Intervention de Laurent Béteille

Réunion du 19 septembre 2007 à 16h00
Contrefaçon — Discussion d'un projet de loi

Photo de Laurent BéteilleLaurent Béteille, rapporteur :

Monsieur le président, madame le ministre, monsieur le secrétaire d'État, mes chers collègues, le texte que nous examinons vise, pour l'essentiel, à transposer une directive européenne de 2004 destinée à renforcer la lutte contre la contrefaçon.

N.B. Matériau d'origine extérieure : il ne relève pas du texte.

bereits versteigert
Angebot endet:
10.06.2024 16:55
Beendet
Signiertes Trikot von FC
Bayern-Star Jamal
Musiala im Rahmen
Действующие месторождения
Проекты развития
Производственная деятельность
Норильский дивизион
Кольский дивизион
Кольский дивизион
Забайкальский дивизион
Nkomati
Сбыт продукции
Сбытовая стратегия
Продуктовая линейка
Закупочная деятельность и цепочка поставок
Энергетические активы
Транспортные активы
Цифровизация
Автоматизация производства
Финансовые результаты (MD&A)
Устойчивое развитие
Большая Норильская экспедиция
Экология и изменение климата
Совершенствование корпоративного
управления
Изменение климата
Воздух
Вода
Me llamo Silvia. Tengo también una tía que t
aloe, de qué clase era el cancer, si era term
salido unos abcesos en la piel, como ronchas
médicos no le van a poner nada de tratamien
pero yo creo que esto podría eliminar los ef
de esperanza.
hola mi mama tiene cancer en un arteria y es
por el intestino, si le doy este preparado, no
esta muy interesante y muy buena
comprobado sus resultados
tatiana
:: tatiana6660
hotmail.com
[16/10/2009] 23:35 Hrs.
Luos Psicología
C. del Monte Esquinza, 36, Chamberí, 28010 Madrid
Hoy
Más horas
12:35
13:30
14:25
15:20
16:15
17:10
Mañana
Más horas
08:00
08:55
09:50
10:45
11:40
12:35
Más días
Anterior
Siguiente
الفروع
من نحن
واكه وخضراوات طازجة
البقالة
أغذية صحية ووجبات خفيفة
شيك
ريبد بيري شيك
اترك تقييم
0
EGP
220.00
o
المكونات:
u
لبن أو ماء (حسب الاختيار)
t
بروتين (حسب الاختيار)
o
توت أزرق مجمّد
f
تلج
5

Cette directive européenne est inspirée d'ailleurs en grande partie du droit français et de la procédure de saisie-contrefaçon, qui a montré son efficacité et pourra désormais être pratiquée dans tous les pays de l'Union européenne qui auront transposé cette directive. Elle apporte également au droit français un certain nombre d'atouts supplémentaires.

Dans son exposé, Mme le ministre a insisté sur ce phénomène qui a pu, dans le passé, présenter un caractère artisanal et limité, mais est devenu aujourd'hui un véritable fléau de société, lourd de conséquences économiques, se traduisant par des destructions d'emplois, la pénalisation des entreprises les plus innovantes et une perte de ressources fiscales.

Je voudrais également insister sur un point souvent oublié : la contrefaçon cause un préjudice important au consommateur lui-même. Celui-ci croit parfois réaliser une bonne affaire, or ce n'est jamais le cas. En réalité, le rapport qualité-prix est toujours déplorable. Je pourrais citer l'exemple d'une personne qui a récemment rapporté d'un pays dont je tairais le nom un petit appareil électroménager. Cet appareil magnifique, portant le logo d'une marque fort connue, n'a fonctionné que trois jours et, depuis, personne n'a pu ni voulu le réparer. De tels engins, achetés à moitié prix, s'avèrent toujours de mauvaises affaires, soyons-en bien conscients !

À Roissy, je suis toujours surpris par les affiches informant le consommateur des risques pénaux qu'il encourt. Il me semblerait plus utile de lui dire qu'il fait une très mauvaise affaire chaque fois qu'il achète un bien contrefaisant. Cette vérité mériterait d'être rappelée plus souvent parce qu'un certain nombre de nos concitoyens ne s'en rendent pas forcément compte.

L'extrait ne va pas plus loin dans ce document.